Collaboration between edge computing and cloud computing

cloud computing

There’s been a lot of unnecessary hype about how cloud computing was under a threat posed by edge computing. The latter is a computing topology where content, computing, and processing capabilities are placed very close to the devices, sensors, systems, and things that need them. Cloud computing is a model where services are delivered via the Internet, without dictating centralized or decentralized servicing. Now, low-latency IoT applications such as unmanned autonomous areal vehicles, require edge computing for super-quick data exchange. However, the same applications also require the more powerful cloud computing so that all the cloud-powered platforms can be used to manage, control, and improve these applications. This calls enterprise IT infrastructure engineers to keep the collaborative aspects of edge and cloud computing in mind while making important decisions.

Virtualized devices: Secure way to saving millions

Virtual machines are helping businesses in many ways. For starters, they allow businesses to deliver consistent computing experiences across the workforce, independent of device types. Also, this helps them deliver super-secure computing environments to end users, helping them access enterprise data and applications from any location, as long as they connect using a secure network. Another great advantage is that anybody can access with “office” desktop account on any device using the virtualization software. Because businesses don’t need to buy or maintain hundreds (or thousands) of workstations, they save significant amounts. Advanced virtualization technologies are enabling and empowering enterprises to virtualize critical- and resource-intensive workloads, delivering more benefits in the process.

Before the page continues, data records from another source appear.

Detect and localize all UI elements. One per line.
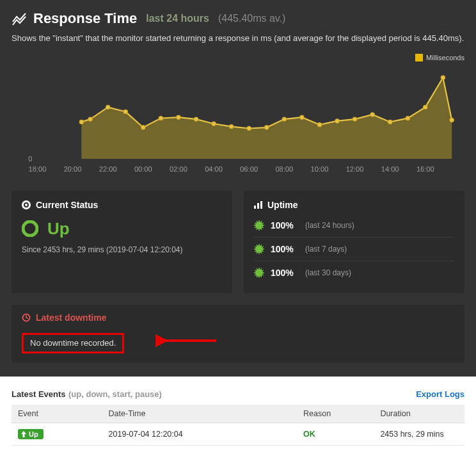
svg-point-14 xyxy=(300,115,304,119)
svg-point-9 xyxy=(212,122,216,126)
uptime-percent: 100% xyxy=(271,244,299,254)
header-average: (445.40ms av.) xyxy=(218,13,286,24)
uptime-heading: Uptime xyxy=(267,200,298,210)
uptime-row: 100% (last 7 days) xyxy=(254,237,454,261)
svg-line-69 xyxy=(257,276,257,277)
svg-text:14:00: 14:00 xyxy=(381,165,399,173)
svg-line-67 xyxy=(261,276,262,277)
svg-point-10 xyxy=(229,124,233,128)
no-downtime-text: No downtime recorded. xyxy=(22,333,124,353)
uptime-percent: 100% xyxy=(271,268,299,278)
chart-legend: Milliseconds xyxy=(12,54,464,61)
svg-text:0: 0 xyxy=(28,155,32,163)
event-up-badge: Up xyxy=(18,429,44,439)
svg-line-44 xyxy=(255,227,256,228)
legend-label: Milliseconds xyxy=(426,54,464,61)
svg-line-49 xyxy=(261,221,262,222)
page-title: Response Time xyxy=(33,10,137,27)
annotation-arrow xyxy=(155,333,219,348)
latest-events-title: Latest Events xyxy=(12,389,66,399)
col-duration: Duration xyxy=(374,405,464,423)
svg-point-17 xyxy=(353,117,356,120)
latest-events-section: Latest Events (up, down, start, pause) E… xyxy=(0,377,476,452)
svg-point-18 xyxy=(370,112,374,116)
svg-point-8 xyxy=(194,117,198,120)
svg-text:12:00: 12:00 xyxy=(346,165,364,173)
current-status-card: Current Status Up Since 2453 hrs, 29 min… xyxy=(12,191,232,293)
svg-text:08:00: 08:00 xyxy=(275,165,293,173)
svg-point-38 xyxy=(255,222,263,229)
svg-point-13 xyxy=(282,117,286,120)
svg-line-73 xyxy=(257,268,257,270)
event-label: Up xyxy=(29,430,38,438)
svg-line-62 xyxy=(261,245,262,246)
uptime-row: 100% (last 24 hours) xyxy=(254,219,454,237)
status-bullet-icon xyxy=(22,200,31,209)
svg-point-12 xyxy=(265,125,269,129)
svg-point-64 xyxy=(255,269,263,277)
svg-line-76 xyxy=(262,270,264,271)
svg-text:16:00: 16:00 xyxy=(416,165,434,173)
uptime-row: 100% (last 30 days) xyxy=(254,261,454,284)
event-duration: 2453 hrs, 29 mins xyxy=(374,423,464,445)
status-up-icon xyxy=(22,220,38,237)
svg-text:00:00: 00:00 xyxy=(134,165,152,173)
svg-line-57 xyxy=(255,251,256,252)
status-state-text: Up xyxy=(47,219,70,239)
burst-icon xyxy=(254,244,264,254)
header-subtitle: last 24 hours xyxy=(146,13,209,24)
col-event: Event xyxy=(12,405,102,423)
uptime-percent: 100% xyxy=(271,220,299,231)
svg-text:18:00: 18:00 xyxy=(29,165,47,173)
svg-point-6 xyxy=(159,116,163,120)
current-status-heading: Current Status xyxy=(36,200,98,210)
svg-line-53 xyxy=(262,251,264,252)
export-logs-link[interactable]: Export Logs xyxy=(416,389,464,399)
svg-line-41 xyxy=(261,229,262,230)
col-reason: Reason xyxy=(297,405,374,423)
svg-point-1 xyxy=(79,120,83,124)
chart-line-icon xyxy=(12,11,27,26)
svg-point-21 xyxy=(424,105,427,109)
latest-downtime-card: Latest downtime No downtime recorded. xyxy=(12,305,464,362)
svg-line-47 xyxy=(257,221,257,222)
table-row: Up 2019-07-04 12:20:04 OK 2453 hrs, 29 m… xyxy=(12,423,464,445)
svg-point-51 xyxy=(255,245,263,253)
downtime-heading: Latest downtime xyxy=(36,312,106,323)
event-reason: OK xyxy=(297,423,374,445)
clock-icon xyxy=(22,313,31,322)
svg-point-4 xyxy=(123,109,127,113)
svg-point-2 xyxy=(88,117,92,120)
svg-line-70 xyxy=(255,275,256,275)
uptime-card: Uptime 100% (last 24 hours) 100% (last 7… xyxy=(244,191,464,293)
svg-point-3 xyxy=(106,105,109,109)
description-text: Shows the "instant" that the monitor sta… xyxy=(12,32,464,45)
svg-line-40 xyxy=(262,227,264,228)
burst-icon xyxy=(254,268,264,278)
svg-text:02:00: 02:00 xyxy=(170,165,187,173)
svg-line-50 xyxy=(262,223,264,223)
svg-line-59 xyxy=(255,247,256,247)
uptime-period: (last 30 days) xyxy=(305,268,351,277)
svg-text:06:00: 06:00 xyxy=(240,165,258,173)
svg-point-7 xyxy=(177,115,180,119)
legend-swatch xyxy=(415,54,423,61)
svg-point-5 xyxy=(141,125,145,129)
svg-text:22:00: 22:00 xyxy=(99,165,117,173)
uptime-period: (last 24 hours) xyxy=(305,221,354,230)
header: Response Time last 24 hours (445.40ms av… xyxy=(12,10,464,27)
svg-line-56 xyxy=(257,252,257,254)
uptime-period: (last 7 days) xyxy=(305,245,347,254)
latest-events-sub: (up, down, start, pause) xyxy=(68,389,162,399)
svg-line-60 xyxy=(257,245,257,246)
svg-line-54 xyxy=(261,252,262,254)
svg-line-66 xyxy=(262,275,264,275)
svg-point-22 xyxy=(441,76,445,79)
burst-icon xyxy=(254,220,264,231)
event-datetime: 2019-07-04 12:20:04 xyxy=(102,423,297,445)
svg-line-63 xyxy=(262,247,264,247)
svg-point-37 xyxy=(23,222,37,236)
svg-point-15 xyxy=(317,122,321,126)
response-time-chart[interactable]: 0 18:0020:0022:0000:0002:0004:0006:0008:… xyxy=(12,63,464,178)
svg-text:04:00: 04:00 xyxy=(205,165,223,173)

Transformation of businesses

Collaboration via technology extends way beyond basic communication and collaboration software. The technologies discussed in this guide are leading the transformation of businesses via collaboration. From VR and AR to self-service analytics and mobile reporting, from the marriage of edge and cloud computing to the penetration of virtualization — there is a lot happening all around that calls for your attention.